If you are just looking to one country you can use any of the data sources. But the quality of the sources is very different. As soon as you want to compare different countries or do some calculations on the data such as calculating the incidence, doubling time or reproduction number R you need clean data instead of noisy data. Therefore you should avoid using the OWID respectively their source JHU data. The JHU GitHub site refers to many data sources and claims to make use of ECDC, WHO and other aggregated data sources, but in fact it seems that the long list of the Non-US data sources are the main source for the published data.
For Germany they list the Berliner Morgenpost newspaper as a source but that website refers back to JHU. This is not really transparent and it’s difficult to understand why such a reputable university does not use more trustable sources. There was an interesting article about this available here (German language). The article tracked the source of the data and ended up in a company named Risklayer in Karlsruhe, Germany. This company is somehow link to the Funke Media Groupe and uses 40 freelancer that work on a list of local data sources to compile numbers for Germany.

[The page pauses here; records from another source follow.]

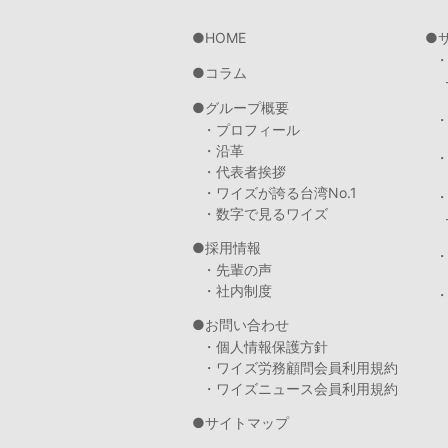
HOME
コラム
グループ概要
・プロフィール
・沿革
・代表者挨拶
・ワイズが誇る台湾No.1
・数字で見るワイズ
採用情報
・先輩の声
・社内制度
・
お問い合わせ
・個人情報保護方針
・ワイズ労務顧問会員利用規約
・ワイズニュース会員利用規約
サイトマップ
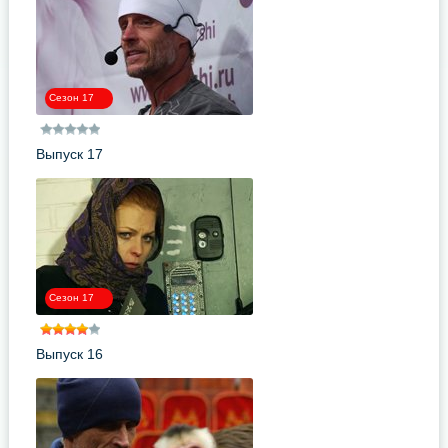
Сезон 17
Выпуск 17
Сезон 17
Выпуск 16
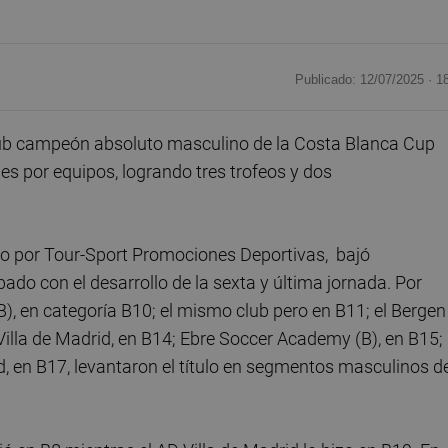
Publicado: 12/07/2025 ·
1
lub campeón absoluto masculino de la Costa Blanca Cup
es por equipos, logrando tres trofeos y dos
ado por Tour-Sport Promociones Deportivas, bajó
bado con el desarrollo de la sexta y última jornada. Por
), en categoría B10; el mismo club pero en B11; el Bergen
 Villa de Madrid, en B14; Ebre Soccer Academy (B), en B15;
d, en B17, levantaron el título en segmentos masculinos d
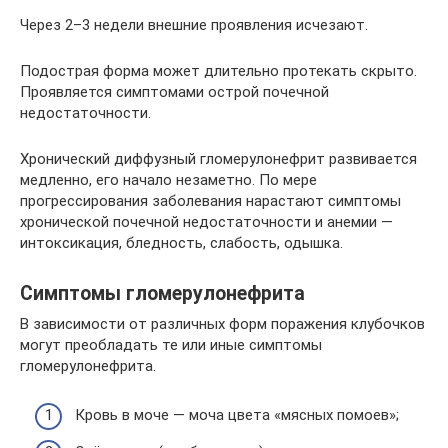
Через 2–3 недели внешние проявления исчезают.
Подострая форма может длительно протекать скрыто.
Проявляется симптомами острой почечной
недостаточности.
Хронический диффузный гломерулонефрит развивается
медленно, его начало незаметно. По мере
прогрессирования заболевания нарастают симптомы
хронической почечной недостаточности и анемии —
интоксикация, бледность, слабость, одышка.
Симптомы гломерулонефрита
В зависимости от различных форм поражения клубочков
могут преобладать те или иные симптомы
гломерулонефрита.
Кровь в моче — моча цвета «мясных помоев»;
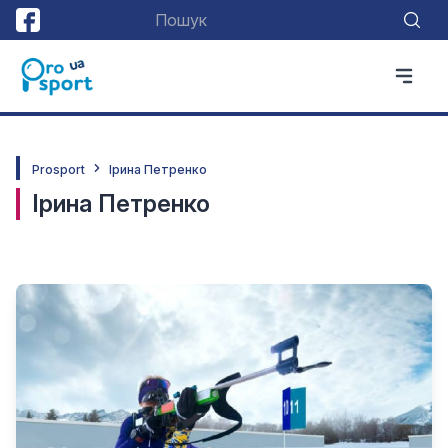
Prosport
Ірина Петренко
Ірина Петренко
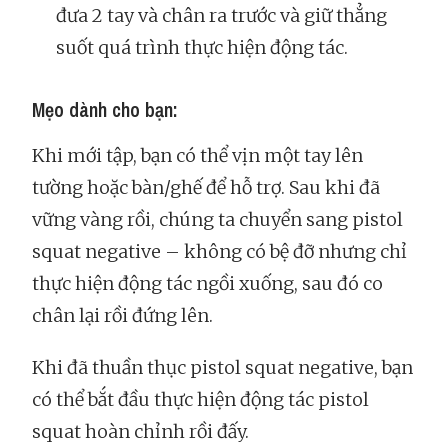
đưa 2 tay và chân ra trước và giữ thẳng
suốt quá trình thực hiện động tác.
Mẹo dành cho bạn:
Khi mới tập, bạn có thể vịn một tay lên
tường hoặc bàn/ghế để hỗ trợ. Sau khi đã
vững vàng rồi, chúng ta chuyển sang pistol
squat negative – không có bệ đỡ nhưng chỉ
thực hiện động tác ngồi xuống, sau đó co
chân lại rồi đứng lên.
Khi đã thuần thục pistol squat negative, bạn
có thể bắt đầu thực hiện động tác pistol
squat hoàn chỉnh rồi đấy.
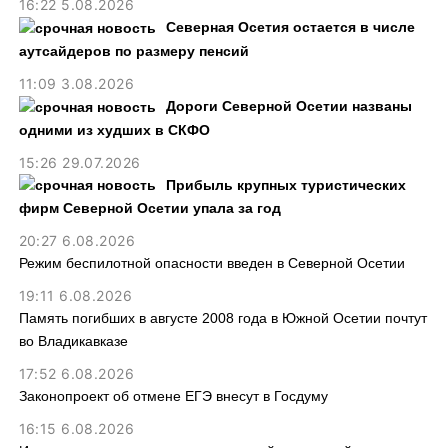
16:22 5.08.2026
Северная Осетия остается в числе
аутсайдеров по размеру пенсий
11:09 3.08.2026
Дороги Северной Осетии названы
одними из худших в СКФО
15:26 29.07.2026
Прибыль крупных туристических
фирм Северной Осетии упала за год
20:27 6.08.2026
Режим беспилотной опасности введен в Северной Осетии
19:11 6.08.2026
Память погибших в августе 2008 года в Южной Осетии почтут
во Владикавказе
17:52 6.08.2026
Законопроект об отмене ЕГЭ внесут в Госдуму
16:15 6.08.2026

They claim to be faster as the official source, the Robert Koch Institut (RKI). That might be true, but the RKI numbers do not show such a huge weekend effect and have much smoother data. The responsible German organizations obviously work at least partly on weekends. The RKI also publish the data always on the same time every day while the JHU data is constantly updated during the day. By doing so they make the data also useless for processing. Taking the data at a specific time is essential for calculations. Consider you want to compare the temperature at different but nearby locations and one is using the temperature at 6:00 and another at 12:00. It will simply not work and this is what we see in the JHU / OWID data for some countries.